Green New Deal
An opinion piece at Economist.com argues that Obama should resist the temptation to spend $150 billion on renewable energy technology to address the two challenges of economic meltdown and climate change. Obama's proposed subsidy-led approach risks repeating the ethanol subsidy quagmire. Put a limit on carbon emissions, but let the market decide how to do it, says the Economist.
Meanwhile, a newly-released report from WWF South Africa argues that significant investment in renewable energy in South Africa could address these same challenges without significantly increasing the price of electricity. Research presented by Andrew Marquard from the UCT Energy Research Centre "showed that achieving a target of 15% of electricity from a combination of wind and solar power would raise the price of electricity in 2020 by 15%. This is a smaller increase than what we have already seen in this year alone and less than the 20% increase that would result from investing in nuclear energy as an alternative to coal." Together with an aggressive energy efficiency drive and use of carbon finance under the UN's Clean Development Mechanism, this strategy could result in 18% lower average electricity costs by 2020 than would be the case under a coal-fired energy expansion programme. The study also suggests that the renewables option is not more expensive than nuclear.
The WWF proposal, like Obama's, uses subsidies:
[The WWF report] proposes that the capital investment required for a 15 percent renewable target could be enabled by a feed-in tariff to subsidise first wind energy and, once the tariff mechanism is proven, solar thermal.
There does seem to be recognition of the risks of this approach. The necessary regulatory framework is not yet in place, and will need to be formulated with care.
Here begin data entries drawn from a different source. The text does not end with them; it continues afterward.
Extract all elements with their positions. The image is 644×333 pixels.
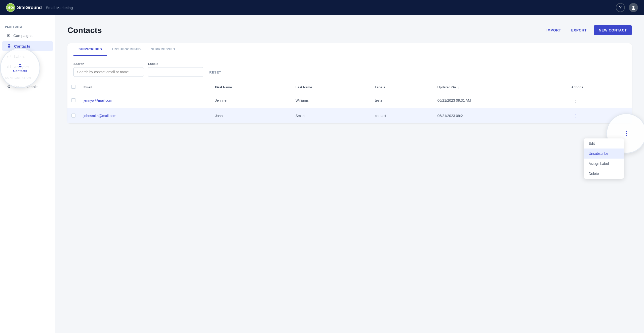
context-menu-item-unsubscribe[interactable]: Unsubscribe	[584, 149, 624, 159]
tab-suppressed[interactable]: SUPPRESSED	[146, 43, 180, 56]
row2-email-cell: johnsmith@mail.com	[79, 108, 211, 124]
reset-button[interactable]: RESET	[207, 68, 223, 77]
sidebar-item-sender-details[interactable]: ⚙ Sender Details	[2, 82, 53, 92]
labels-input[interactable]	[148, 67, 203, 77]
top-nav: SG SiteGround Email Marketing ?	[0, 0, 644, 15]
sidebar: PLATFORM ✉ Campaigns Contacts 🏷 Labels	[0, 15, 55, 333]
th-labels: Labels	[371, 82, 433, 93]
logo-text: SiteGround	[17, 5, 42, 10]
svg-point-4	[8, 44, 10, 46]
context-menu: Edit Unsubscribe Assign Label Delete	[584, 138, 624, 179]
page-header: Contacts IMPORT EXPORT NEW CONTACT	[67, 25, 632, 35]
user-icon	[631, 5, 636, 10]
sidebar-item-campaigns[interactable]: ✉ Campaigns	[2, 31, 53, 41]
contacts-table: Email First Name Last Name Labels	[67, 82, 632, 123]
row2-checkbox[interactable]	[71, 114, 75, 118]
svg-point-3	[632, 8, 635, 10]
context-menu-item-assign-label[interactable]: Assign Label	[584, 159, 624, 169]
row1-email-cell: jennyw@mail.com	[79, 93, 211, 108]
analytics-icon	[7, 64, 11, 69]
svg-point-2	[632, 6, 634, 8]
contacts-icon	[7, 44, 11, 49]
table-body: jennyw@mail.com Jennifer Williams tester…	[67, 93, 632, 124]
sidebar-item-analytics[interactable]: Analytics	[2, 62, 53, 72]
logo: SG SiteGround	[6, 3, 42, 12]
row1-email-link[interactable]: jennyw@mail.com	[84, 98, 112, 102]
table-row: jennyw@mail.com Jennifer Williams tester…	[67, 93, 632, 108]
platform-label: PLATFORM	[0, 21, 55, 30]
row1-actions-button[interactable]: ⋮	[571, 97, 580, 104]
analytics-svg-icon	[7, 64, 11, 68]
layout: PLATFORM ✉ Campaigns Contacts 🏷 Labels	[0, 15, 644, 333]
main-content: Contacts IMPORT EXPORT NEW CONTACT SUBSC…	[55, 15, 644, 333]
row1-labels-cell: tester	[371, 93, 433, 108]
sidebar-item-sender-details-label: Sender Details	[14, 85, 38, 89]
context-menu-item-delete[interactable]: Delete	[584, 169, 624, 179]
sidebar-item-labels-label: Labels	[14, 54, 25, 59]
th-updated-on[interactable]: Updated On ↓	[433, 82, 567, 93]
row2-updated-on-cell: 06/21/2023 09:2	[433, 108, 567, 124]
nav-right: ?	[616, 3, 638, 12]
page-title: Contacts	[67, 26, 102, 35]
sidebar-item-contacts-label: Contacts	[14, 44, 30, 48]
gear-icon: ⚙	[7, 84, 11, 89]
labels-label: Labels	[148, 62, 203, 66]
sidebar-item-labels[interactable]: 🏷 Labels	[2, 52, 53, 61]
contacts-card: SUBSCRIBED UNSUBSCRIBED SUPPRESSED Searc…	[67, 43, 632, 123]
row2-email-link[interactable]: johnsmith@mail.com	[84, 114, 116, 118]
export-button[interactable]: EXPORT	[568, 26, 590, 34]
th-first-name: First Name	[211, 82, 292, 93]
row2-actions-button[interactable]: ⋮	[571, 112, 580, 119]
th-checkbox	[67, 82, 79, 93]
row1-actions-cell: ⋮	[567, 93, 632, 108]
row2-checkbox-cell	[67, 108, 79, 124]
search-filter-group: Search	[73, 62, 144, 77]
contacts-table-container: Email First Name Last Name Labels	[67, 82, 632, 123]
filters: Search Labels RESET	[67, 56, 632, 82]
tab-unsubscribed[interactable]: UNSUBSCRIBED	[107, 43, 146, 56]
help-button[interactable]: ?	[616, 3, 625, 12]
import-button[interactable]: IMPORT	[543, 26, 564, 34]
svg-rect-8	[10, 65, 11, 68]
row2-actions-cell: ⋮	[567, 108, 632, 124]
search-input[interactable]	[73, 67, 144, 77]
contacts-svg-icon	[7, 44, 11, 48]
row1-last-name-cell: Williams	[292, 93, 371, 108]
svg-rect-6	[7, 66, 8, 68]
row1-first-name-cell: Jennifer	[211, 93, 292, 108]
row2-last-name-cell: Smith	[292, 108, 371, 124]
logo-icon: SG	[6, 3, 15, 12]
svg-rect-7	[9, 65, 9, 68]
row1-updated-on-cell: 06/21/2023 09:31 AM	[433, 93, 567, 108]
row2-labels-cell: contact	[371, 108, 433, 124]
tabs: SUBSCRIBED UNSUBSCRIBED SUPPRESSED	[67, 43, 632, 56]
svg-point-5	[8, 46, 11, 48]
row1-checkbox-cell	[67, 93, 79, 108]
labels-filter-group: Labels	[148, 62, 203, 77]
svg-text:SG: SG	[7, 5, 14, 10]
table-row: johnsmith@mail.com John Smith contact 06…	[67, 108, 632, 124]
th-last-name: Last Name	[292, 82, 371, 93]
select-all-checkbox[interactable]	[71, 85, 75, 89]
labels-icon: 🏷	[7, 54, 11, 59]
sidebar-item-analytics-label: Analytics	[14, 65, 29, 69]
th-email: Email	[79, 82, 211, 93]
th-actions: Actions	[567, 82, 632, 93]
nav-left: SG SiteGround Email Marketing	[6, 3, 73, 12]
row2-first-name-cell: John	[211, 108, 292, 124]
context-menu-item-edit[interactable]: Edit	[584, 138, 624, 149]
tab-subscribed[interactable]: SUBSCRIBED	[73, 43, 107, 56]
user-avatar-button[interactable]	[629, 3, 638, 12]
row1-checkbox[interactable]	[71, 98, 75, 102]
new-contact-button[interactable]: NEW CONTACT	[594, 25, 632, 35]
sidebar-item-contacts[interactable]: Contacts	[2, 41, 53, 51]
table-header-row: Email First Name Last Name Labels	[67, 82, 632, 93]
campaigns-icon: ✉	[7, 33, 10, 38]
sort-arrow-icon: ↓	[458, 85, 460, 89]
search-label: Search	[73, 62, 144, 66]
app-name: Email Marketing	[46, 6, 73, 10]
sidebar-item-campaigns-label: Campaigns	[13, 33, 32, 38]
configuration-label: CONFIGURATION	[0, 72, 55, 81]
header-actions: IMPORT EXPORT NEW CONTACT	[543, 25, 632, 35]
Derek Hanekom, the deputy minister of science and technology, acknowledged that South Africa had to "think big and think differently" as it implemented penalties and incentives to curb emissions. The government was "serious about the business at hand", he said.
Finance is the big challenge, the report notes.
Feed-in tariffs are currently under development by NERSA, the national energy regulator. These incorporate a form of cross-subsidy that requires electricity users to pay for the renewable energy component of supply; but they are essential for establishing an industry of IPPs (independent power producers). Without this mechanism, there is no means for renewable energy to be sold to the grid. With the tariffs, even individual homeowners can start selling to Eskom, given the right regulatory and institutional frameworks.
Other forms of subsidy pose the greater risk, but the report argues that they may be worthwhile:
[...] these can be appropriate for strategic investments, and the creation of future competitive advantages for a country. Incentives are likely to therefore play an important role in supporting the concentrated solar thermal component of the programme. An investment in research, development and pilot plants will be required to enable the commissioning of a large scale thermal power tower after 2015. An investment on behalf of the South African government will be required to incentivise this work to occur within the country, and to position local players as industry front-runners. It is imperative that this initiative is embedded in industrial policy.